When it comes time to start things do you ever get that tension in your belly, like nervous butterflies, a reluctance to take that first step... just in case it takes you somewhere you don't want to go? I have been like that with my arts career. I have been an artist since I was born in hindsight... but I didn't come out of the closet (so to speak) and openly declare my self AN ARTIST until my son was born and I had spent several blissful years at art school where I could finally be my true creative self surrounded by people who understand that sharp jolt of inspiration and the sometimes calm, sometimes chaotic but always consuming drive to breathe solid life into your brightest imaginings.

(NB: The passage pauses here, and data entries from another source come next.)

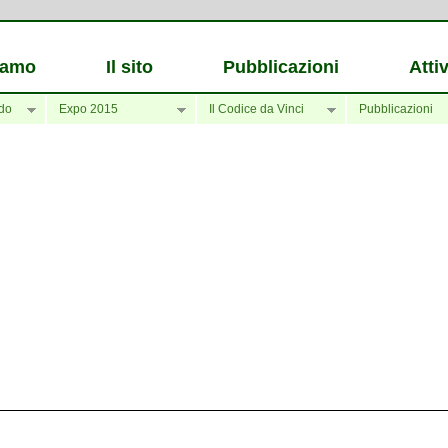
iamo
Il sito
Pubblicazioni
Attiv
do
Expo 2015
Il Codice da Vinci
Pubblicazioni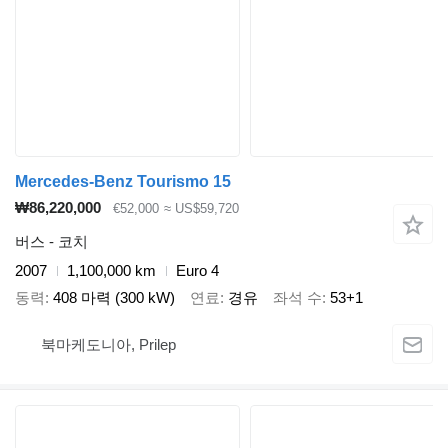
Mercedes-Benz Tourismo 15
₩86,220,000
€52,000
≈ US$59,720
버스 - 코치
2007
1,100,000 km
Euro 4
동력
408 마력 (300 kW)
연료
경유
좌석 수
53+1
북마케도니아, Prilep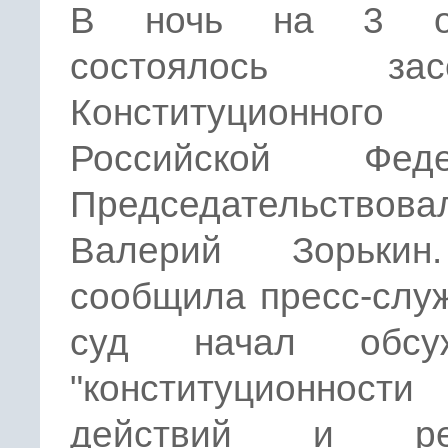
В ночь на 3 ок
состоялось засе
Конституционног
Российской Феде
Председательствова
Валерий Зорькин
сообщила пресс-слу
суд начал обсуж
"конституционности
действий и ре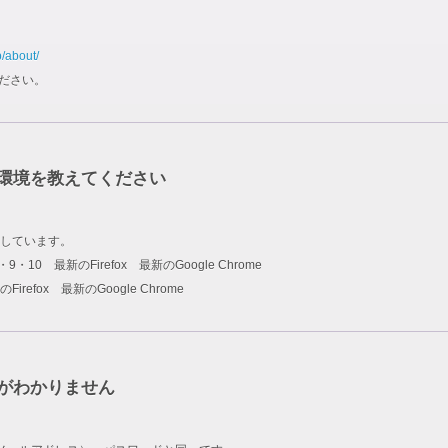
p/about/
ださい。
環境を教えてください
しています。
rer 8・9・10 最新のFirefox 最新のGoogle Chrome
新のFirefox 最新のGoogle Chrome
ドがわかりません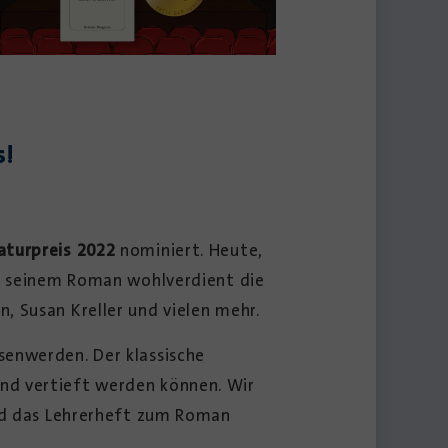
s!
aturpreis 2022
nominiert. Heute,
it seinem Roman wohlverdient die
, Susan Kreller und vielen mehr.
senwerden. Der klassische
nd vertieft werden können. Wir
und das Lehrerheft zum Roman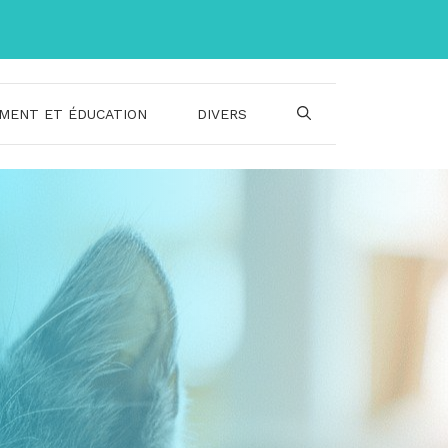
MENT ET ÉDUCATION
DIVERS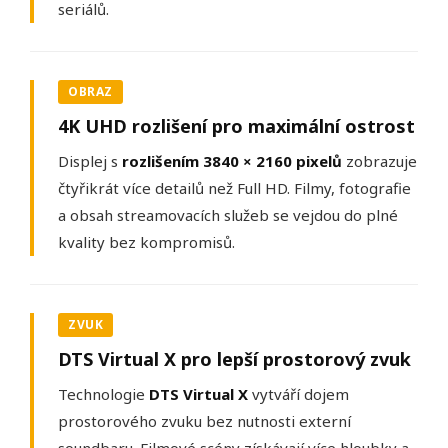
seriálů.
OBRAZ
4K UHD rozlišení pro maximální ostrost
Displej s
rozlišením 3840 × 2160 pixelů
zobrazuje
čtyřikrát více detailů než Full HD. Filmy, fotografie
a obsah streamovacích služeb se vejdou do plné
kvality bez kompromisů.
ZVUK
DTS Virtual X pro lepší prostorový zvuk
Technologie
DTS Virtual X
vytváří dojem
prostorového zvuku bez nutnosti externí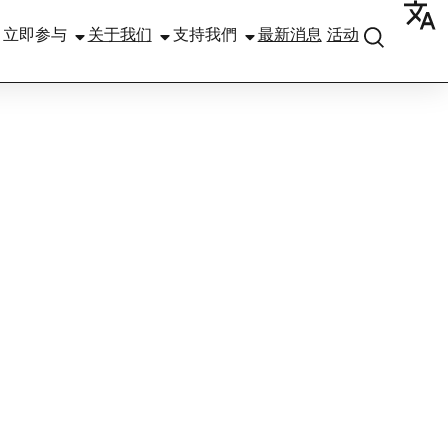
立即参与
关于我们
支持我們
最新消息
活动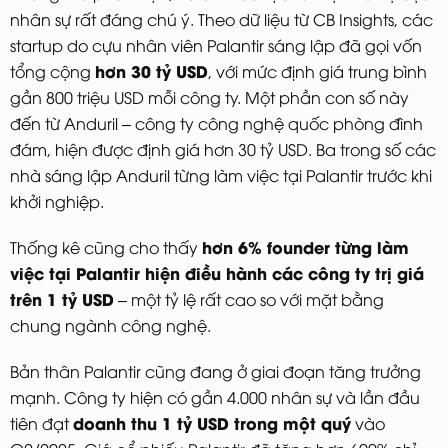
nhân sự rất đáng chú ý. Theo dữ liệu từ CB Insights, các
startup do cựu nhân viên Palantir sáng lập đã gọi vốn
hơn 30 tỷ USD
tổng cộng
, với mức định giá trung bình
gần 800 triệu USD mỗi công ty. Một phần con số này
đến từ Anduril – công ty công nghệ quốc phòng đình
đám, hiện được định giá hơn 30 tỷ USD. Ba trong số các
nhà sáng lập Anduril từng làm việc tại Palantir trước khi
khởi nghiệp.
hơn 6% founder từng làm
Thống kê cũng cho thấy
việc tại Palantir hiện điều hành các công ty trị giá
trên 1 tỷ USD
– một tỷ lệ rất cao so với mặt bằng
chung ngành công nghệ.
Bản thân Palantir cũng đang ở giai đoạn tăng trưởng
mạnh. Công ty hiện có gần 4.000 nhân sự và lần đầu
doanh thu 1 tỷ USD trong một quý
tiên đạt
vào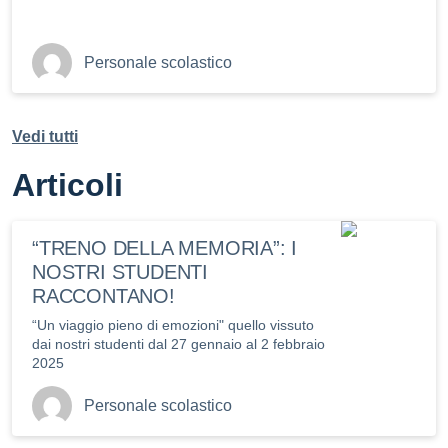
Personale scolastico
Vedi tutti
Articoli
“TRENO DELLA MEMORIA”: I
NOSTRI STUDENTI
RACCONTANO!
“Un viaggio pieno di emozioni" quello vissuto
dai nostri studenti dal 27 gennaio al 2 febbraio
2025
Personale scolastico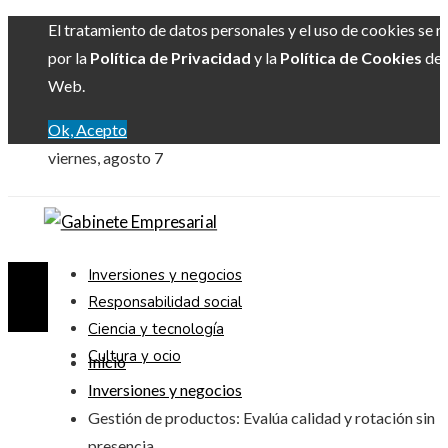
El tratamiento de datos personales y el uso de cookies se r
por la
Política de Privacidad
y la
Política de Cookies
del 
Web.
Ok, Acepto
viernes, agosto 7
Inversiones y negocios
Responsabilidad social
Ciencia y tecnología
Cultura y ocio
Inicio
Inversiones y negocios
Gestión de productos: Evalúa calidad y rotación sin
presencia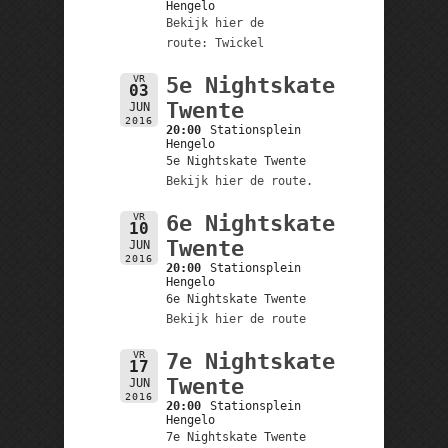
Hengelo
Bekijk hier de
route: Twickel
VR
5e Nightskate
03
Twente
JUN
2016
20:00
Stationsplein
Hengelo
5e Nightskate Twente
Bekijk hier de route.
VR
6e Nightskate
10
Twente
JUN
2016
20:00
Stationsplein
Hengelo
6e Nightskate Twente
Bekijk hier de route
VR
7e Nightskate
17
Twente
JUN
2016
20:00
Stationsplein
Hengelo
7e Nightskate Twente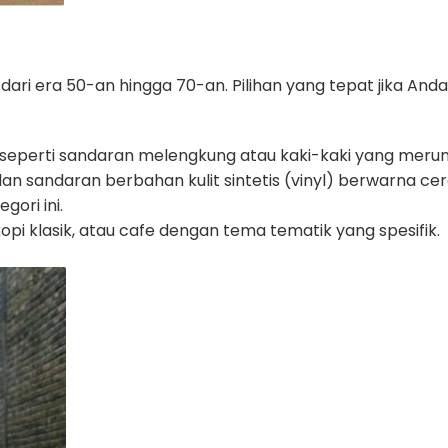
ri era 50-an hingga 70-an. Pilihan yang tepat jika And
, seperti sandaran melengkung atau kaki-kaki yang meru
 sandaran berbahan kulit sintetis (vinyl) berwarna cera
gori ini.
opi klasik, atau cafe dengan tema tematik yang spesifik.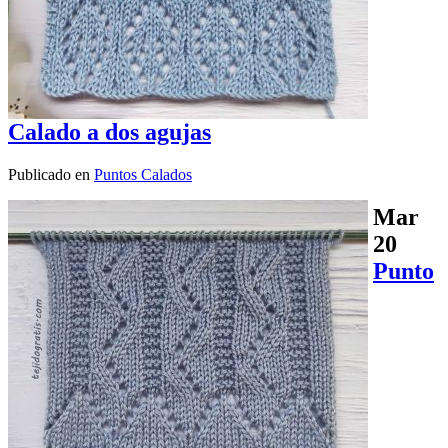
Calado a dos agujas
Publicado en
Puntos Calados
Mar
20
Punto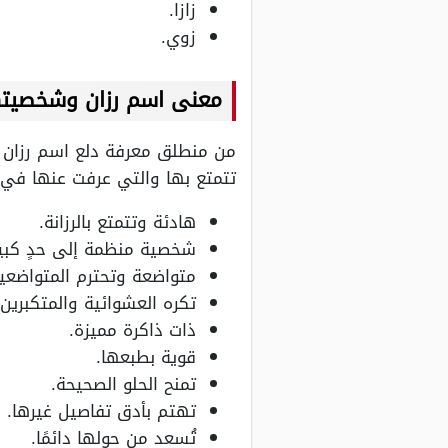
زازا.
زوي.
معنى اسم رزان وشخصيته
من منطلق معرفة دلع اسم رزان ف
تتمتع بها والتي عرفت عنها في ال
هادئة وتتمتع بالرزانة.
شخصية منظمة إلى حدٍ كبير
متواضعة وتحترم المتواضعي
تكره العشوائية والمتكبرين.
ذات ذاكرة مميزة.
قوية بطبعها.
تمنح الحلو الصحيحة.
تهتم بأدق تفاصيل غيرها.
تُسعد من حولها دائمًا.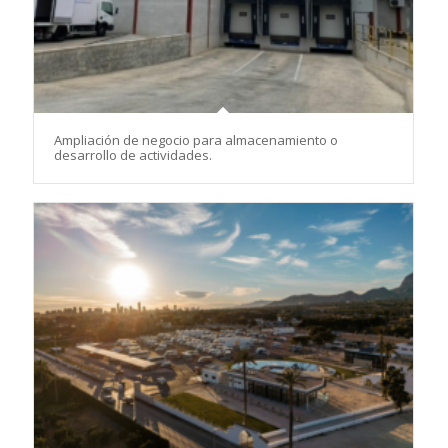
Ampliación de negocio para almacenamiento o
desarrollo de actividades.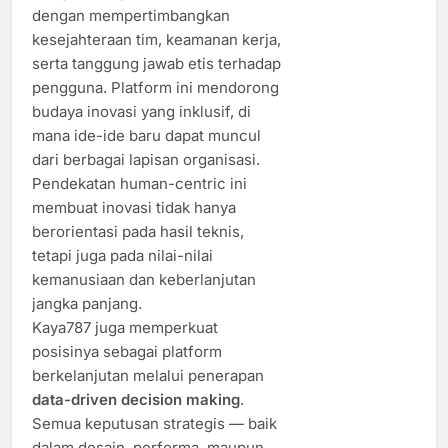
dengan mempertimbangkan
kesejahteraan tim, keamanan kerja,
serta tanggung jawab etis terhadap
pengguna. Platform ini mendorong
budaya inovasi yang inklusif, di
mana ide-ide baru dapat muncul
dari berbagai lapisan organisasi.
Pendekatan human-centric ini
membuat inovasi tidak hanya
berorientasi pada hasil teknis,
tetapi juga pada nilai-nilai
kemanusiaan dan keberlanjutan
jangka panjang.
Kaya787 juga memperkuat
posisinya sebagai platform
berkelanjutan melalui penerapan
data-driven decision making
.
Semua keputusan strategis — baik
dalam desain, performa, maupun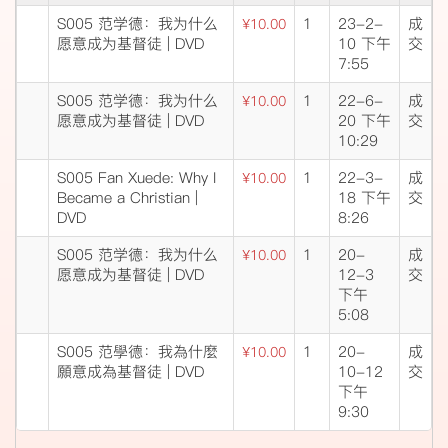
S005 范学德：我为什么
1
23-2-
成
¥10.00
愿意成为基督徒 | DVD
10 下午
交
7:55
S005 范学德：我为什么
1
22-6-
成
¥10.00
愿意成为基督徒 | DVD
20 下午
交
10:29
S005 Fan Xuede: Why I
1
22-3-
成
¥10.00
Became a Christian |
18 下午
交
DVD
8:26
S005 范学德：我为什么
1
20-
成
¥10.00
愿意成为基督徒 | DVD
12-3
交
下午
5:08
S005 范學德：我為什麼
1
20-
成
¥10.00
願意成為基督徒 | DVD
10-12
交
下午
9:30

Artists have a reputation for being a little crazy... maybe that's true? Maybe our brains just work a little differently? Maybe the openness to a potential that weaves reality into fantasy, and sometimes fantasy into reality, changes not only the way you look at the world but the way the world looks at you. And you can't go back, even if you want to.

That's just one of the scary things about being an artist... I'm hoping this blog will reveal some truths about art and artists, so if you are creative and my words strike a chord... please post with me. This year I have a great deal of work to do, skills to learn and fears to overcome as I establish my arts business. And along the way... art glorious art!